John Hart Computer Approximations 1968 by John Wiley & Sons.
The calculations ideally should match precisely what they would if done at runtime. That can be tricky. For many functions, no series converges quickly over the full domain, so algoritms paste together various methods.
Also, there are various floating point formats. Most platforms (I think) now use IEEE 754. When I wrote a compiler ca. 1985, I had to deal with cross-platform floating point formats. It was very tedious to get it right, because you have to piece the numbers together bit by bit, being sure that you get precisely the value that would be calculated on the target machine. I don't know if you have to deal with that.
See Stand-alone code for numerical computing for links to code for a few special functions and for random number generation. All the code there is public domain. The code is implemented in C++ and Python, but it's easy to translate to any other language.

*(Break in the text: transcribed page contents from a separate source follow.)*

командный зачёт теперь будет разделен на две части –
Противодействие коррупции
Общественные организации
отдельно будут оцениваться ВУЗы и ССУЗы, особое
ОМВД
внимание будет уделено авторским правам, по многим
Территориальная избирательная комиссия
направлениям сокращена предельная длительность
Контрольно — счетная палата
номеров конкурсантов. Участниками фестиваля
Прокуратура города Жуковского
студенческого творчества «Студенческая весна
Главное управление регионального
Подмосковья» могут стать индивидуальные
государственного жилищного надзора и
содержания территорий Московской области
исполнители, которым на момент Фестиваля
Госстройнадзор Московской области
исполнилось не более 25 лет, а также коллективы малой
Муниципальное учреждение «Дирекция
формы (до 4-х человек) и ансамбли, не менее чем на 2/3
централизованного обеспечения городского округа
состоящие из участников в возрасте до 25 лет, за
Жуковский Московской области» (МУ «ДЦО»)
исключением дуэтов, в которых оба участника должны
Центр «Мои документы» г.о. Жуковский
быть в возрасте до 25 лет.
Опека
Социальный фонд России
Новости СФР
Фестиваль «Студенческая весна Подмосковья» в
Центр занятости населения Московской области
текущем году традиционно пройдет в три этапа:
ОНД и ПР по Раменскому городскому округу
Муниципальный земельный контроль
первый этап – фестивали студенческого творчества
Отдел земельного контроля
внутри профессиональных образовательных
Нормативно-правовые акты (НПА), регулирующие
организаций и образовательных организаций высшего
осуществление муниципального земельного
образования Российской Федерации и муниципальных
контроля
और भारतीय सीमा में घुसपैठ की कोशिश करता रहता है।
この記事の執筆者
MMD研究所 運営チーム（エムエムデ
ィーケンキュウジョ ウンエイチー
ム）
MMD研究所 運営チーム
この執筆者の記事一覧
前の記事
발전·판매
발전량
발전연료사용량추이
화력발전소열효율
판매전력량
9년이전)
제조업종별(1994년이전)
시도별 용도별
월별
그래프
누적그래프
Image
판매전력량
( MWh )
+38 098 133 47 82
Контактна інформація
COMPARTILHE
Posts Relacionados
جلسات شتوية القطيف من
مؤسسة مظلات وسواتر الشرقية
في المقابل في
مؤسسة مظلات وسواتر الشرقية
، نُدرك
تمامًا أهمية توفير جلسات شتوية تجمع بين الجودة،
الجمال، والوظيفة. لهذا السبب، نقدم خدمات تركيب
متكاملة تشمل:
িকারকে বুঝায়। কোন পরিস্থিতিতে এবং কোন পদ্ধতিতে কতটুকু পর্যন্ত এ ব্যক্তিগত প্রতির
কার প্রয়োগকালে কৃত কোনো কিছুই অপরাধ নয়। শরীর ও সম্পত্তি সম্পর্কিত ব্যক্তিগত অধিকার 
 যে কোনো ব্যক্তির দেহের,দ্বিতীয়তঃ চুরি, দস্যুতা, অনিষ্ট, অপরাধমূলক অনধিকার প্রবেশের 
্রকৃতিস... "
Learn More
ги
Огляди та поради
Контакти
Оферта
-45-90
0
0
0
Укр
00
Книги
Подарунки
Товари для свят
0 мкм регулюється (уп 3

The source that I recommend is Numerical Methods for Scientists and Engineers by R. W. Hamming.
This book is published by Dover Press, and is an inexpensive paperback.
Maybe this helps you (at least for some of the functions): http://en.wikipedia.org/wiki/CORDIC
As you'd expect, similar issues arise in other languages:
http://java.sun.com/j2se/1.5.0/docs/api/java/lang/StrictMath.html
I don't know what D's rules are for runtime calculation of math functions, but you may be able to pull a similar trick - re-interpret the C source of fdlibm as D. If D calls platform-specific C libraries, then you have the problem that it may be impossible at compile time to predict the runtime value.
I think fdlibm's license is very permissive, you'd have to check for yourself whether it's suitable for redistribution in D. One version I've seen requires a copyright notice to be preserved, and that's it.
See the book "Elementary Functions: Algorithms and Implementation" by Jean-Michel Muller.